Resource conflicts between global climate politics and local land use – impacts of the global discourses on climate change and REDD+ on forest use practices in Thailand
Global climate change and the political negotiations about it lead to a reassessment of traditional forms of resource use in numerous contexts. While so far the economically profitable extraction of resources was at the heart of interests, a new, almost contradictory trend seems to be emerging lately: a growing interest of the international community in the non-utilization of natural resources insofar as these allow reducing CO2-emissions. Such an interest requires new perceptions as well as new forms of regulation and incentives which are currently being developed and tested in the international arena. One of the contexts in which these changes in discourse and regulatory practices are already arising are negotiations and institution building in the context of REDD+, the internationally discussed mechanism for the reduction of CO2-emissions by reducing deforestation and forest degradation.

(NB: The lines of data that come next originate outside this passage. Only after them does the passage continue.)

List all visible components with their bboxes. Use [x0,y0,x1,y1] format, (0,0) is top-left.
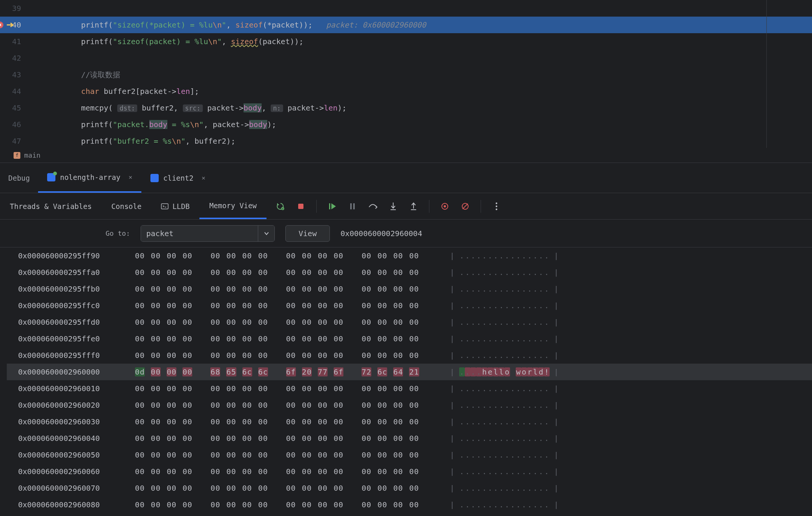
hex-byte[interactable]: 00 [258,467,268,476]
hex-byte[interactable]: 00 [210,401,220,410]
hex-byte[interactable]: 00 [135,434,145,443]
hex-byte[interactable]: 00 [302,467,312,476]
goto-dropdown-button[interactable] [258,226,274,241]
hex-byte[interactable]: 00 [242,301,252,310]
hex-byte[interactable]: 00 [318,284,328,293]
hex-byte[interactable]: 00 [377,417,387,426]
hex-byte[interactable]: 00 [135,268,145,277]
hex-byte[interactable]: 77 [318,367,328,376]
hex-byte[interactable]: 00 [242,384,252,393]
hex-byte[interactable]: 00 [135,251,145,260]
hex-byte[interactable]: 00 [258,417,268,426]
hex-byte[interactable]: 00 [318,384,328,393]
hex-byte[interactable]: 00 [151,467,161,476]
hex-byte[interactable]: 00 [362,251,371,260]
hex-byte[interactable]: 00 [377,284,387,293]
hex-byte[interactable]: 00 [286,268,296,277]
hex-byte[interactable]: 00 [409,484,419,493]
hex-byte[interactable]: 00 [242,417,252,426]
hex-byte[interactable]: 00 [258,351,268,360]
memory-row[interactable]: 0x00006000029600200000000000000000000000… [0,397,812,413]
run-config-tab-client2[interactable]: client2 ✕ [141,163,214,193]
hex-byte[interactable]: 00 [409,384,419,393]
hex-byte[interactable]: 00 [151,401,161,410]
hex-byte[interactable]: 00 [258,384,268,393]
memory-row[interactable]: 0x00006000029600500000000000000000000000… [0,447,812,463]
memory-row[interactable]: 0x000060000295ffd00000000000000000000000… [0,314,812,330]
hex-byte[interactable]: 00 [167,318,176,327]
hex-byte[interactable]: 00 [182,467,192,476]
hex-byte[interactable]: 00 [377,318,387,327]
hex-byte[interactable]: 00 [286,467,296,476]
hex-byte[interactable]: 00 [210,301,220,310]
hex-byte[interactable]: 00 [242,450,252,459]
rerun-button[interactable]: + [276,201,285,211]
hex-byte[interactable]: 00 [393,434,403,443]
hex-byte[interactable]: 00 [182,251,192,260]
hex-byte[interactable]: 00 [286,417,296,426]
hex-byte[interactable]: 00 [409,334,419,343]
hex-byte[interactable]: 00 [334,251,343,260]
hex-byte[interactable]: 00 [167,401,176,410]
resume-button[interactable] [327,201,337,211]
hex-byte[interactable]: 00 [302,301,312,310]
hex-byte[interactable]: 00 [242,318,252,327]
hex-byte[interactable]: 00 [409,284,419,293]
hex-byte[interactable]: 00 [334,384,343,393]
hex-byte[interactable]: 00 [242,434,252,443]
more-options-button[interactable] [492,201,501,211]
hex-byte[interactable]: 00 [393,351,403,360]
hex-byte[interactable]: 00 [210,384,220,393]
hex-byte[interactable]: 00 [167,334,176,343]
hex-byte[interactable]: 00 [210,251,220,260]
hex-byte[interactable]: 00 [226,284,236,293]
hex-byte[interactable]: 00 [377,384,387,393]
hex-byte[interactable]: 00 [167,450,176,459]
hex-byte[interactable]: 00 [167,467,176,476]
hex-byte[interactable]: 00 [362,351,371,360]
goto-address-field[interactable]: packet [141,225,275,242]
hex-byte[interactable]: 00 [286,301,296,310]
view-breakpoints-button[interactable] [440,201,450,211]
hex-byte[interactable]: 00 [182,417,192,426]
hex-byte[interactable]: 00 [334,401,343,410]
hex-byte[interactable]: 00 [226,384,236,393]
hex-byte[interactable]: 00 [302,450,312,459]
hex-byte[interactable]: 00 [258,401,268,410]
hex-byte[interactable]: 00 [242,351,252,360]
hex-byte[interactable]: 00 [242,401,252,410]
hex-byte[interactable]: 00 [167,500,176,509]
hex-byte[interactable]: 00 [182,351,192,360]
hex-byte[interactable]: 00 [362,500,371,509]
hex-byte[interactable]: 00 [167,251,176,260]
hex-byte[interactable]: 72 [362,367,371,376]
hex-byte[interactable]: 00 [135,301,145,310]
hex-byte[interactable]: 00 [362,301,371,310]
hex-byte[interactable]: 00 [210,284,220,293]
hex-byte[interactable]: 65 [226,367,236,376]
hex-byte[interactable]: 00 [182,367,192,376]
hex-byte[interactable]: 00 [286,484,296,493]
hex-byte[interactable]: 00 [286,450,296,459]
hex-byte[interactable]: 00 [151,367,161,376]
hex-byte[interactable]: 00 [167,417,176,426]
hex-byte[interactable]: 00 [334,284,343,293]
hex-byte[interactable]: 6c [377,367,387,376]
hex-byte[interactable]: 00 [393,334,403,343]
hex-byte[interactable]: 00 [393,284,403,293]
hex-byte[interactable]: 00 [362,467,371,476]
hex-byte[interactable]: 00 [210,417,220,426]
hex-byte[interactable]: 00 [318,318,328,327]
hex-byte[interactable]: 00 [286,334,296,343]
hex-byte[interactable]: 00 [242,484,252,493]
goto-input[interactable]: packet [141,226,258,241]
hex-byte[interactable]: 00 [334,318,343,327]
hex-byte[interactable]: 00 [226,268,236,277]
hex-byte[interactable]: 00 [182,301,192,310]
hex-byte[interactable]: 00 [409,301,419,310]
hex-byte[interactable]: 00 [151,434,161,443]
hex-byte[interactable]: 00 [182,450,192,459]
hex-byte[interactable]: 00 [210,351,220,360]
hex-byte[interactable]: 00 [226,401,236,410]
hex-byte[interactable]: 00 [226,318,236,327]
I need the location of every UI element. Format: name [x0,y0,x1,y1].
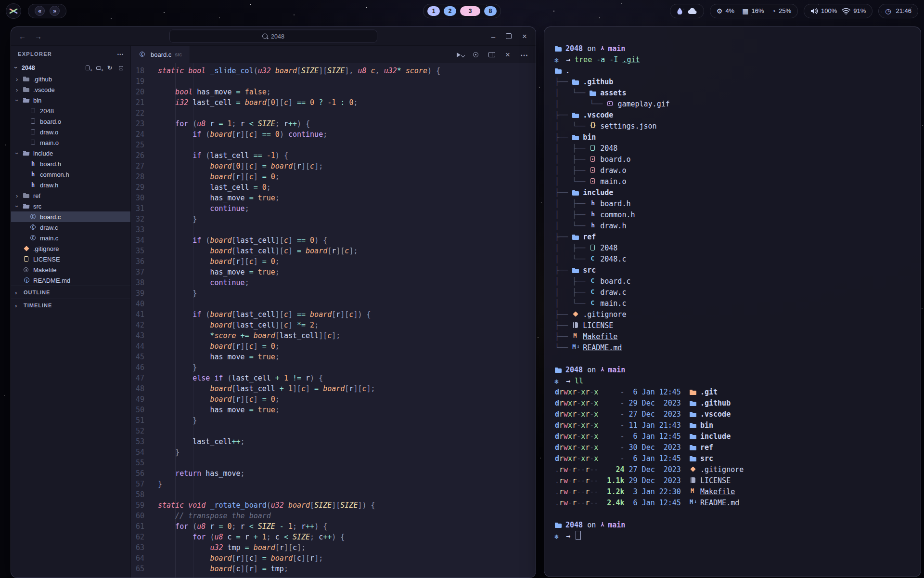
explorer-item-board.h[interactable]: board.h [11,158,130,169]
code-line-47: else if (last_cell + 1 != r) { [158,373,536,383]
file-label: Makefile [33,266,56,274]
explorer-item-main.c[interactable]: main.c [11,233,130,243]
explorer-item-ref[interactable]: ref [11,190,130,201]
minimize-button[interactable]: – [491,33,495,40]
tab-path: src [175,52,182,57]
forward-icon[interactable]: → [35,32,42,40]
chevron-spacer [16,245,23,252]
top-bar: « » 1238 ⚙4% ▦16% ◔25% 100% [0,0,924,22]
terminal-line: │ ├── draw.o [555,165,914,176]
code-line-64: board[r][c] = board[c][r]; [158,553,536,564]
terminal-line: ├── .github [555,77,914,88]
terminal-line [555,509,914,520]
memory-stat: ▦16% [742,7,764,15]
volume-stat[interactable]: 100% [810,7,837,14]
back-icon[interactable]: ← [19,32,26,40]
explorer-item-board.o[interactable]: board.o [11,116,130,127]
terminal-line: drwxr-xr-x - 11 Jan 21:43 bin [555,420,914,431]
explorer-item-draw.h[interactable]: draw.h [11,180,130,190]
explorer-item-.gitignore[interactable]: .gitignore [11,243,130,254]
explorer-item-include[interactable]: include [11,148,130,158]
explorer-item-draw.o[interactable]: draw.o [11,127,130,137]
code-line-44: board[r][c] = 0; [158,341,536,352]
run-icon[interactable] [456,51,464,58]
folder-icon [690,456,697,461]
more-icon[interactable] [520,51,528,58]
terminal-line: drwxr-xr-x - 29 Dec 2023 .github [555,398,914,409]
vscode-titlebar[interactable]: ← → 2048 – × [11,27,536,46]
line-number: 56 [131,468,144,479]
explorer-item-README.md[interactable]: README.md [11,275,130,286]
file-label: draw.h [40,182,58,189]
new-file-icon[interactable] [85,65,91,71]
file-label: draw.o [40,129,58,136]
code-line-65: board[c][r] = tmp; [158,564,536,574]
explorer-item-common.h[interactable]: common.h [11,169,130,180]
line-number: 27 [131,161,144,171]
branch-icon [600,46,606,52]
line-number: 23 [131,118,144,129]
code-line-20: bool has_move = false; [158,87,536,97]
explorer-item-bin[interactable]: bin [11,95,130,105]
terminal-line: │ └── 2048.c [555,254,914,265]
md-icon [23,277,31,284]
line-number: 25 [131,140,144,150]
explorer-item-2048[interactable]: 2048 [11,105,130,116]
file-label: common.h [40,171,69,178]
explorer-root-folder[interactable]: 2048 [11,62,130,74]
skip-next-button[interactable]: » [50,6,60,16]
folder-icon [572,134,579,140]
timeline-panel[interactable]: TIMELINE [11,299,130,312]
vscode-window[interactable]: ← → 2048 – × EXPLORER ⋯ 2048 .github.vsc… [11,26,536,578]
terminal-line: │ ├── board.h [555,198,914,210]
folder-icon [572,234,579,240]
skip-prev-button[interactable]: « [35,6,45,16]
explorer-item-draw.c[interactable]: draw.c [11,222,130,233]
explorer-item-.vscode[interactable]: .vscode [11,84,130,95]
terminal-line: . [555,66,914,77]
explorer-item-Makefile[interactable]: Makefile [11,264,130,275]
file-icon [29,118,38,125]
file-icon [29,139,38,146]
split-editor-icon[interactable] [488,51,496,58]
explorer-more-icon[interactable]: ⋯ [117,50,124,58]
line-number: 44 [131,341,144,352]
line-number: 45 [131,352,144,362]
settings-icon[interactable] [472,51,480,58]
refresh-icon[interactable] [107,65,114,71]
terminal-window[interactable]: 2048 on main→ tree -a -I .git.├── .githu… [544,26,921,577]
explorer-item-main.o[interactable]: main.o [11,137,130,148]
chevron-right-icon [15,289,22,296]
command-center-search[interactable]: 2048 [169,30,377,43]
md-icon [572,345,579,351]
weather-widget[interactable] [670,4,704,18]
tab-board-c[interactable]: board.c src [131,46,190,63]
code-line-43: *score += board[last_cell][c]; [158,330,536,341]
workspace-1[interactable]: 1 [427,6,440,16]
explorer-item-src[interactable]: src [11,201,130,211]
workspace-8[interactable]: 8 [484,6,497,16]
nixos-logo[interactable] [6,3,21,19]
image-icon [607,101,614,107]
wifi-stat[interactable]: 91% [842,7,866,14]
code-editor[interactable]: 1819202122232425262728293031323334353637… [131,63,536,578]
folder-open-icon [23,150,31,157]
workspace-3[interactable]: 3 [460,6,480,16]
folder-icon [690,434,697,439]
file-label: README.md [33,277,70,284]
explorer-item-board.c[interactable]: board.c [11,211,130,222]
close-button[interactable]: × [522,32,527,40]
collapse-all-icon[interactable] [118,65,125,71]
explorer-item-LICENSE[interactable]: LICENSE [11,254,130,264]
workspace-2[interactable]: 2 [444,6,456,16]
terminal-line: 2048 on main [555,43,914,54]
file-label: board.h [40,160,61,168]
explorer-item-.github[interactable]: .github [11,74,130,84]
outline-panel[interactable]: OUTLINE [11,286,130,299]
cpu-usage: 4% [725,7,734,14]
close-icon[interactable] [504,51,512,58]
new-folder-icon[interactable] [96,65,103,71]
maximize-button[interactable] [506,33,512,39]
code-content: static bool _slide_col(u32 board[SIZE][S… [155,66,536,578]
cc-icon [590,278,597,284]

Currently, the global regulations of forest use are still in an experimental stadium and subject of intensive debates. However, the discursive shifts in the understanding and depiction of forest resources and forest uses are already causing profound changes. Locally used forest resources are increasingly regarded not only as part of the livelihoods of local people but are assigned a (virtual) monetary value that triggers new interests on different scales as well as new practices of regulation and control.
On the empirical level the project examines the consequences of these processes in the context of Thailand. It is focusing on the question how norms and perceptions affecting forest use are altered through the discourse of global climate change in general and REDD+ in particular and how these changes impact on existing conflicts around forest uses and forest conservation.